The evidence clearly shows that smoking greatly increases your risk of heart disease. It damages circulation, increases your blood pressure and heart rate and lowers your blood oxygen levels. The good news, however, is that a year after quitting your risk of heart disease will be cut in half.
The more a person smokes, the more they are at risk of stroke. Depending on your overall health and the length of time you’ve smoked, however, your risk of stroke will be the same as someone who’s never smoked within 5 to 15 years of quitting.
People who smoke are 15 to 30 times more likely to develop or die from lung cancer than people who have never smoked. It isn’t just heavy smokers this affects, either: infrequent or social smoking will increase your chances of developing lung cancer later on in life. After 10 years of quitting, however, your risk of lung cancer will drop to that of someone who’s never smoked. And as a bonus, your risk of developing other cancers drops significantly as well.
After a decade and a half of quitting, your chances of developing heart disease go back to the same level of someone who has never smoked.
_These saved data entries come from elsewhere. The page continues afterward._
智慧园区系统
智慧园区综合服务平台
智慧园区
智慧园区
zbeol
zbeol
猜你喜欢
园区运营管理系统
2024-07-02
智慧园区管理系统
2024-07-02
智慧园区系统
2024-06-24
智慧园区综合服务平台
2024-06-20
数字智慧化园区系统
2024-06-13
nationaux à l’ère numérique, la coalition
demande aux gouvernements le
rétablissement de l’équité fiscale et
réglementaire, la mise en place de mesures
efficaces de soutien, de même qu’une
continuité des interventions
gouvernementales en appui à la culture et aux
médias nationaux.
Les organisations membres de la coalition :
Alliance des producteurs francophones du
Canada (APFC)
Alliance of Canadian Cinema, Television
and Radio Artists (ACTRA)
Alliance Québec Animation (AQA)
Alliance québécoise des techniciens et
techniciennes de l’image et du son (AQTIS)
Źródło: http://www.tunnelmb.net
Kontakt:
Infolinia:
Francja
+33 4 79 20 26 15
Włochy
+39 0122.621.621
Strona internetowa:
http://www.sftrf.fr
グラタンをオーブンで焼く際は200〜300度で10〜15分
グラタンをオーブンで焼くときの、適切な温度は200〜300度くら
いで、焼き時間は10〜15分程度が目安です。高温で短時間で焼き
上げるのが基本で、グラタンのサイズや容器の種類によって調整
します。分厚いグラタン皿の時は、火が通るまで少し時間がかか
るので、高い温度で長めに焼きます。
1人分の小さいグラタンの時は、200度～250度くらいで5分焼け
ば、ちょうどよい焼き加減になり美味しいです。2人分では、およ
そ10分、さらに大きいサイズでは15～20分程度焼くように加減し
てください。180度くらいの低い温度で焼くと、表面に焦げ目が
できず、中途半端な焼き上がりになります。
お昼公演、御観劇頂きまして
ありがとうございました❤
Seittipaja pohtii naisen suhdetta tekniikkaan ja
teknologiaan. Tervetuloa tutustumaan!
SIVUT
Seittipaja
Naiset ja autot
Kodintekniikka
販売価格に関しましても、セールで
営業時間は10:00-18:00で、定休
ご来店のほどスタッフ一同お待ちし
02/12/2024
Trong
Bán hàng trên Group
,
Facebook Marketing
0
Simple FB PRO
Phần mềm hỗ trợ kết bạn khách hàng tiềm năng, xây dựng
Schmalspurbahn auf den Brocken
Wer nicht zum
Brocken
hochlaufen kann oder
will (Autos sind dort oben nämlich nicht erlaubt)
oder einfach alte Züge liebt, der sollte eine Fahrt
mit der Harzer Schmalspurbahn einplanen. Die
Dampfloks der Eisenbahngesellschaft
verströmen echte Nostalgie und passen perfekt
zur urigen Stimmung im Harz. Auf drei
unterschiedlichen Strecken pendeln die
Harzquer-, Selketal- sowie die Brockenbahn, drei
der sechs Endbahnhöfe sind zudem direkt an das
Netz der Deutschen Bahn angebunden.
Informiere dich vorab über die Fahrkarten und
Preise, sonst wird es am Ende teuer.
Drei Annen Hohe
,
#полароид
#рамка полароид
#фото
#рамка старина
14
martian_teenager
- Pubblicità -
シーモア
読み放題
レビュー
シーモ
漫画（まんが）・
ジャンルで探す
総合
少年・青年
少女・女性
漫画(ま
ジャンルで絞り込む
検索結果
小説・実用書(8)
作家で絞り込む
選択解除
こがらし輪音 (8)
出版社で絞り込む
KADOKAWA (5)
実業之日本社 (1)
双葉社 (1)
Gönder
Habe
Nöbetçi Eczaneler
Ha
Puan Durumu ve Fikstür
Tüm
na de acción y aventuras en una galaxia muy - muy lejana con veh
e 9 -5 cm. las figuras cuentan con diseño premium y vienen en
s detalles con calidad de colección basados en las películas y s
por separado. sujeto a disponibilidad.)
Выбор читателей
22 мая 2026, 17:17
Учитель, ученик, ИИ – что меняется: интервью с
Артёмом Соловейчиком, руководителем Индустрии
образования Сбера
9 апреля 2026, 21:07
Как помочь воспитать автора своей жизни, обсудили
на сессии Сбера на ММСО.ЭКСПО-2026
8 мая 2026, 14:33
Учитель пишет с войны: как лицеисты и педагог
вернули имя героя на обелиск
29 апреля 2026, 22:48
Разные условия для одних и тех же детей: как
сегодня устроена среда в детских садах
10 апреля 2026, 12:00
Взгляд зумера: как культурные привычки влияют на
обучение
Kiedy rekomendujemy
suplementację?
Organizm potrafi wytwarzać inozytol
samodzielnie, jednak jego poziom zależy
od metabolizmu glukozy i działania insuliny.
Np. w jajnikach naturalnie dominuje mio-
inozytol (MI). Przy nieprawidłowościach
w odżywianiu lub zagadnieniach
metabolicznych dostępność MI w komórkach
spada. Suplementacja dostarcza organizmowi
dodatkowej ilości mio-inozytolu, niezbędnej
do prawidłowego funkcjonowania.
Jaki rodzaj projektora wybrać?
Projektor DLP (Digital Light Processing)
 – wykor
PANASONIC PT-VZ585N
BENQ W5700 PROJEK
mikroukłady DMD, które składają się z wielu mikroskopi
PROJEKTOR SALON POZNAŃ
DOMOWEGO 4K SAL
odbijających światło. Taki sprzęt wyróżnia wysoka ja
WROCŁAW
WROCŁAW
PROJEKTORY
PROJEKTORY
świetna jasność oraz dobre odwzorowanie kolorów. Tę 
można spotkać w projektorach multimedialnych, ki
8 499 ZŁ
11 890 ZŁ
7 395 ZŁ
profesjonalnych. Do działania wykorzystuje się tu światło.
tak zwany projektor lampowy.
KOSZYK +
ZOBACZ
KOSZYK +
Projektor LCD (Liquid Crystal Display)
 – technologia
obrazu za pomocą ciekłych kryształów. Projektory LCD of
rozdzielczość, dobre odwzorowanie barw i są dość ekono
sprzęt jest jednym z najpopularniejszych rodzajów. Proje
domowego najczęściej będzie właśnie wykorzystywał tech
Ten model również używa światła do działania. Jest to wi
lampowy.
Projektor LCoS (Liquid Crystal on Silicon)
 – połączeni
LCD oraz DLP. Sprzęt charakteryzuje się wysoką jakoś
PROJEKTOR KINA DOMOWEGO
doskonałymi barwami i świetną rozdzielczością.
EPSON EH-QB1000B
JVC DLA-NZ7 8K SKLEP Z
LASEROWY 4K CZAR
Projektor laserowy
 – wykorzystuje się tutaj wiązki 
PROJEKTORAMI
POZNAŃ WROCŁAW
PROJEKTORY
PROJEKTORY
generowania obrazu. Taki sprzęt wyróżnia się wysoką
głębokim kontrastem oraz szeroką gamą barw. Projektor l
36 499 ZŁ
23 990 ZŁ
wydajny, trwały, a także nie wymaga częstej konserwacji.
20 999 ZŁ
Your cholesterol will be lower, your risk of blood clots will reduce, and your blood pressure will be healthier as well.
The bottom line
Quitting smoking is often a huge challenge. The immediate withdrawal symptoms and nicotine cravings can make it all too easy to relent and start smoking again. But when compared to the myriad of health benefits that result from quitting, the short-term difficulties are a drop in the ocean. And if you do find it too challenging, there are a variety of treatments that can make it much easier to quit for good.